First Trimester Screen Only - Iowa Maternal Screening
Label Mnemonic: FTRIIMS
Epic Lab Code: LAB8342
Downtime Form: A-1a Doctor/Provider Orders - Pathology Core and Specialty Care Nursery
Commercial Mail-out Laboratory
5231 RCP
Specimen Instructions:
Collect during first trimester when the ultrasound crown rump length (CRL) is 32-80 mm at 10 weeks-13 weeks 6 days. Nuchal translucency (NT) measurement is REQUIRED and must be performed when the CRL is 32-80 mm. Patient weight (kg), ultrasound date, CRL (mm) and NT measurement (mm) at time of ultrasound and sonographer name required. If IVF pregnancy, the age of the egg donor is required.

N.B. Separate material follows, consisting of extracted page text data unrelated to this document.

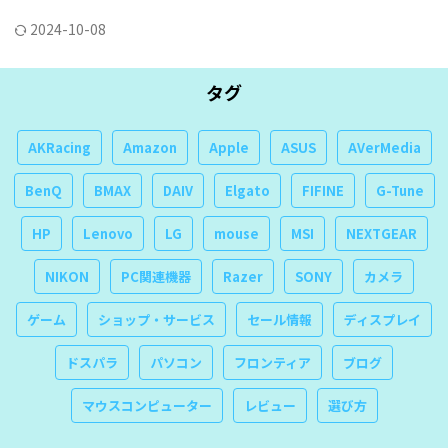
2024-10-08
タグ
AKRacing
Amazon
Apple
ASUS
AVerMedia
BenQ
BMAX
DAIV
Elgato
FIFINE
G-Tune
HP
Lenovo
LG
mouse
MSI
NEXTGEAR
NIKON
PC関連機器
Razer
SONY
カメラ
ゲーム
ショップ・サービス
セール情報
ディスプレイ
ドスパラ
パソコン
フロンティア
ブログ
マウスコンピューター
レビュー
選び方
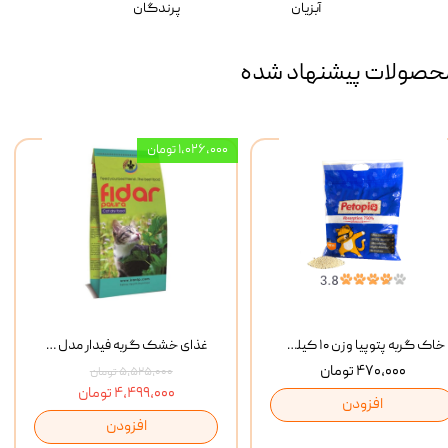
آبزیان
پرندگان
حصولات پیشنهاد شده
۱,۰۲۶,۰۰۰ تومان
خاک گربه پتوپیا وزن ۱۰ کیلوگرم
غذای خشک گربه فیدار مدل Adult وزن 10 کیلوگرم
۴۷۰,۰۰۰ تومان
۵,۵۲۵,۰۰۰ تومان
۴,۴۹۹,۰۰۰ تومان
افزودن
افزودن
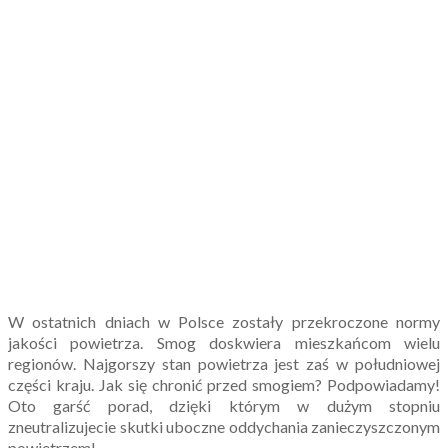
W ostatnich dniach w Polsce zostały przekroczone normy
jakości powietrza. Smog doskwiera mieszkańcom wielu
regionów. Najgorszy stan powietrza jest zaś w południowej
części kraju. Jak się chronić przed smogiem? Podpowiadamy!
Oto garść porad, dzięki którym w dużym stopniu
zneutralizujecie skutki uboczne oddychania zanieczyszczonym
powietrzem!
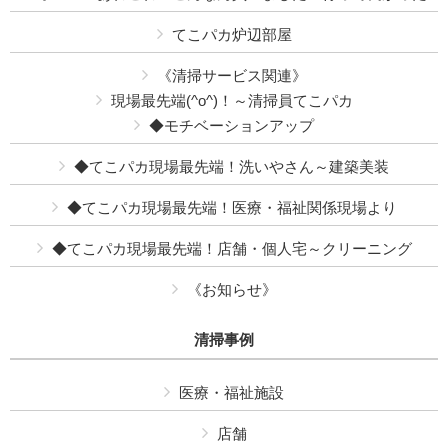
てこパカ炉辺部屋
《清掃サービス関連》
現場最先端(^o^)！～清掃員てこパカ
◆モチベーションアップ
◆てこパカ現場最先端！洗いやさん～建築美装
◆てこパカ現場最先端！医療・福祉関係現場より
◆てこパカ現場最先端！店舗・個人宅～クリーニング
《お知らせ》
清掃事例
医療・福祉施設
店舗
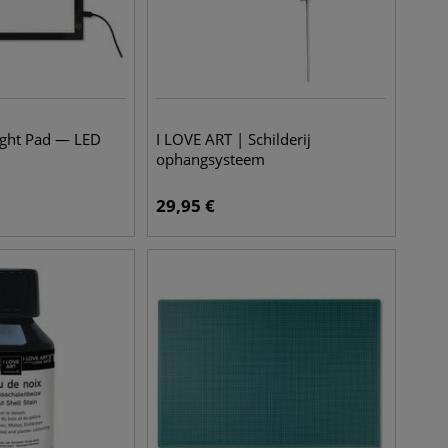
ight Pad — LED
I LOVE ART | Schilderij
ophangsysteem
29,95
€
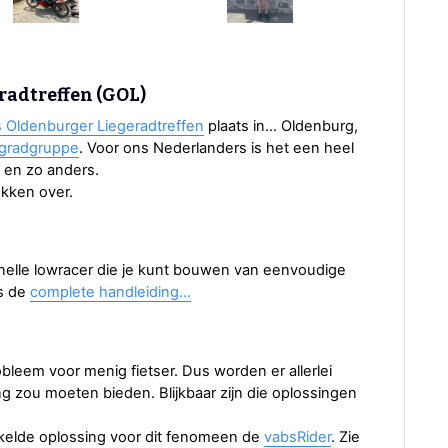
radtreffen (GOL)
 Oldenburger Liegeradtreffen
plaats in… Oldenburg,
egradgruppe
. Voor ons Nederlanders is het een heel
) en zo anders.
ekken over.
elle lowracer die je kunt bouwen van eenvoudige
is de
complete handleiding...
obleem voor menig fietser. Dus worden er allerlei
 zou moeten bieden. Blijkbaar zijn die oplossingen
kelde oplossing voor dit fenomeen de
vabsRider
. Zie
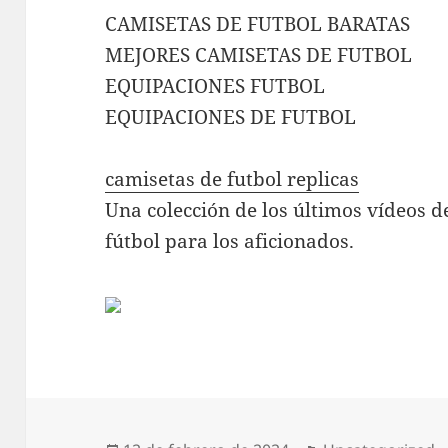
CAMISETAS DE FUTBOL BARATAS
MEJORES CAMISETAS DE FUTBOL
EQUIPACIONES FUTBOL
EQUIPACIONES DE FUTBOL
camisetas de futbol replicas
Una colección de los últimos vídeos de
fútbol para los aficionados.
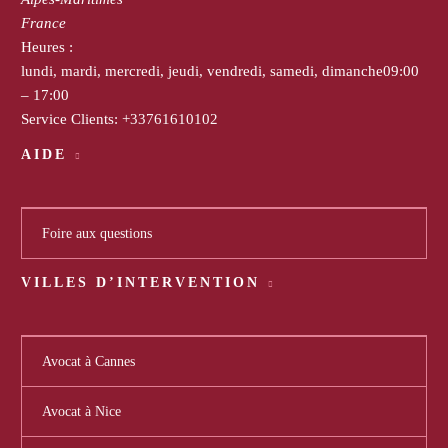
France
Heures :
lundi, mardi, mercredi, jeudi, vendredi, samedi, dimanche
09:00
– 17:00
Service Clients:
+33761610102
AIDE
Foire aux questions
VILLES D’INTERVENTION
Avocat à Cannes
Avocat à Nice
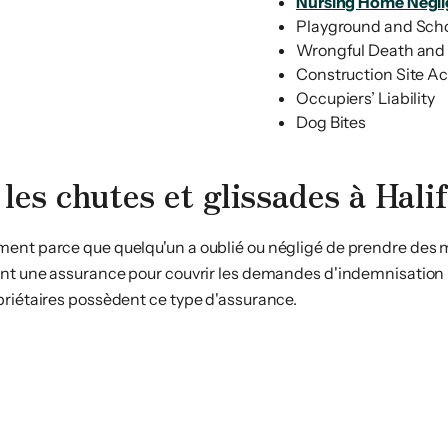
Nursing Home Negl
Playground and Schoo
Wrongful Death and 
Construction Site A
Occupiers’ Liability
Dog Bites
les chutes et glissades à Hali
ment parce que quelqu'un a oublié ou négligé de prendre des 
ent une assurance pour couvrir les demandes d'indemnisation r
priétaires possèdent ce type d'assurance.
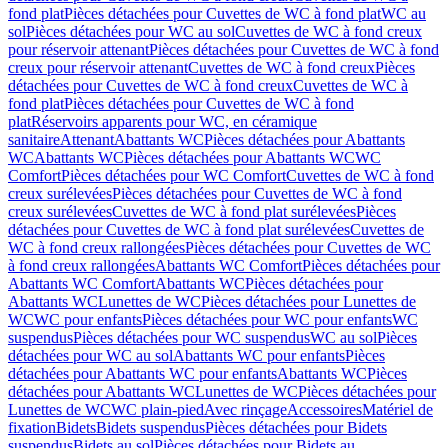
fond plat
Pièces détachées pour Cuvettes de WC à fond plat
WC au
sol
Pièces détachées pour WC au sol
Cuvettes de WC à fond creux
pour réservoir attenant
Pièces détachées pour Cuvettes de WC à fond
creux pour réservoir attenant
Cuvettes de WC à fond creux
Pièces
détachées pour Cuvettes de WC à fond creux
Cuvettes de WC à
fond plat
Pièces détachées pour Cuvettes de WC à fond
plat
Réservoirs apparents pour WC, en céramique
sanitaire
Attenant
Abattants WC
Pièces détachées pour Abattants
WC
Abattants WC
Pièces détachées pour Abattants WC
WC
Comfort
Pièces détachées pour WC Comfort
Cuvettes de WC à fond
creux surélevées
Pièces détachées pour Cuvettes de WC à fond
creux surélevées
Cuvettes de WC à fond plat surélevées
Pièces
détachées pour Cuvettes de WC à fond plat surélevées
Cuvettes de
WC à fond creux rallongées
Pièces détachées pour Cuvettes de WC
à fond creux rallongées
Abattants WC Comfort
Pièces détachées pour
Abattants WC Comfort
Abattants WC
Pièces détachées pour
Abattants WC
Lunettes de WC
Pièces détachées pour Lunettes de
WC
WC pour enfants
Pièces détachées pour WC pour enfants
WC
suspendus
Pièces détachées pour WC suspendus
WC au sol
Pièces
détachées pour WC au sol
Abattants WC pour enfants
Pièces
détachées pour Abattants WC pour enfants
Abattants WC
Pièces
détachées pour Abattants WC
Lunettes de WC
Pièces détachées pour
Lunettes de WC
WC plain-pied
Avec rinçage
Accessoires
Matériel de
fixation
Bidets
Bidets suspendus
Pièces détachées pour Bidets
suspendus
Bidets au sol
Pièces détachées pour Bidets au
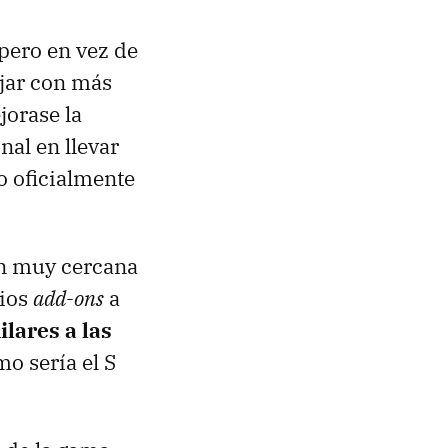
 pero en vez de
ajar con más
jorase la
nal en llevar
o oficialmente
ón muy cercana
rios
add-ons
a
lares a las
o sería el S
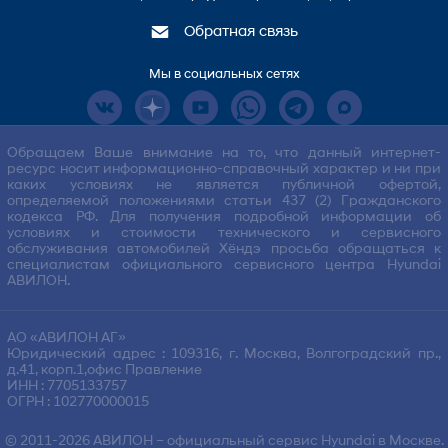
Обратная связь
Мы в социальных сетях
Обращаем Ваше внимание на то, что данный интернет-
ресурс носит информационно-справочный характер и ни при
каких условиях не является публичной офертой,
определяемой положениями статьи 437 (2) Гражданского
кодекса РФ. Для получения подробной информации об
условиях и стоимости технического и сервисного
обслуживания автомобилей Хёндэ просьба обращаться к
специалистам официального сервисного центра Hyundai
АВИЛОН.
АО «АВИЛОН АГ»
Юридический адрес : 109316, г. Москва, Волгоградский пр.,
д.41, корп.1,офис Правление
ИНН : 7705133757
ОГРН : 102770000015
© 2011-2026
АВИЛОН
– официальный сервис Hyundai в Москве.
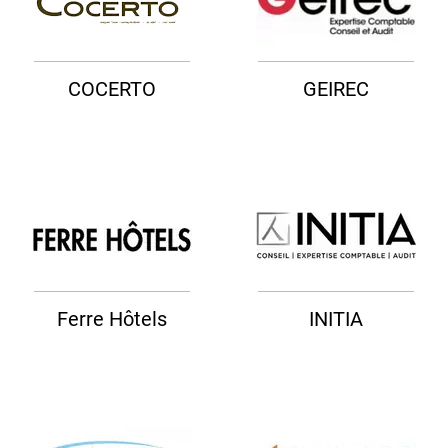
COCERTO
GEIREC
Ferre Hôtels
INITIA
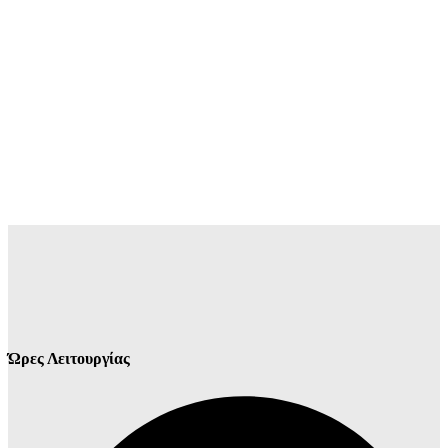
Ώρες Λειτουργίας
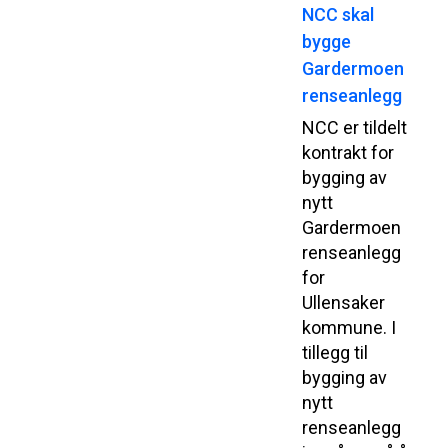
NCC skal
bygge
Gardermoen
renseanlegg
NCC er tildelt
kontrakt for
bygging av
nytt
Gardermoen
renseanlegg
for
Ullensaker
kommune. I
tillegg til
bygging av
nytt
renseanlegg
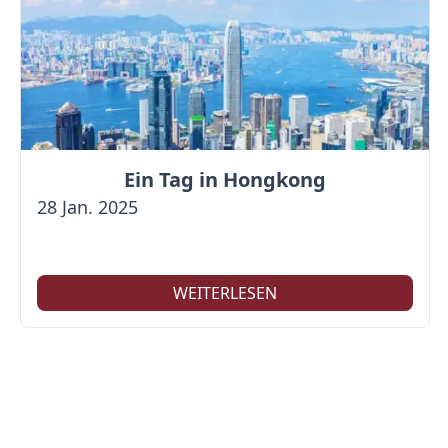
Ein Tag in Hongkong
28 Jan. 2025
WEITERLESEN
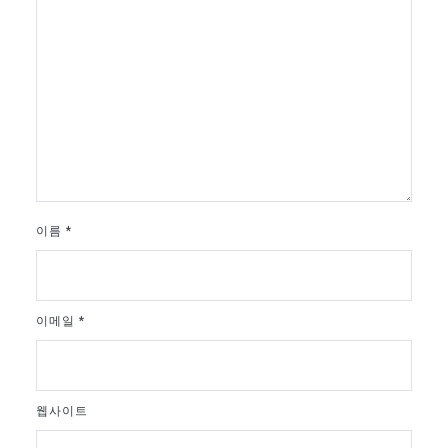
이름
*
이메일
*
웹사이트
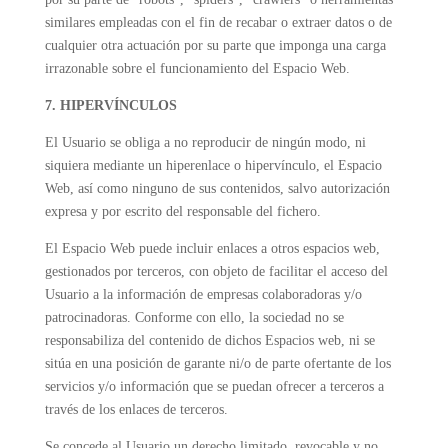
similares empleadas con el fin de recabar o extraer datos o de
cualquier otra actuación por su parte que imponga una carga
irrazonable sobre el funcionamiento del Espacio Web.
7. HIPERVÍNCULOS
El Usuario se obliga a no reproducir de ningún modo, ni
siquiera mediante un hiperenlace o hipervínculo, el Espacio
Web, así como ninguno de sus contenidos, salvo autorización
expresa y por escrito del responsable del fichero.
El Espacio Web puede incluir enlaces a otros espacios web,
gestionados por terceros, con objeto de facilitar el acceso del
Usuario a la información de empresas colaboradoras y/o
patrocinadoras. Conforme con ello, la sociedad no se
responsabiliza del contenido de dichos Espacios web, ni se
sitúa en una posición de garante ni/o de parte ofertante de los
servicios y/o información que se puedan ofrecer a terceros a
través de los enlaces de terceros.
Se concede al Usuario un derecho limitado, revocable y no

Refrigerate specimen if not transported within 24 hours of collection to reference laboratory.
Collection Medium:
Red top tube 5 mL (Clot Activator)
3 mL whole blood in Red Top Tube or 1 mL serum
Rejection Criteria:
Plasma or specimen older than 9 days. Sample not collected within the required gestational age range.
Delivery Instructions:
Deliver to laboratory after collection.
Turn Around Time:
3-5 days upon receipt at rerence laboratory
Reference Range:
By report - PAPP-A, hCG, and NT measurement calculated Multiples of the Median (MoMs) based on gestational age.
First trimester screening test for DS and T18. Testing does not include AFP for open NTD screening.

This test cannot be performed on multiples.

If this test is performed, recommended that a NTD Screen - Iowa Maternal Screening (LAB8341) be performed in the second trimester.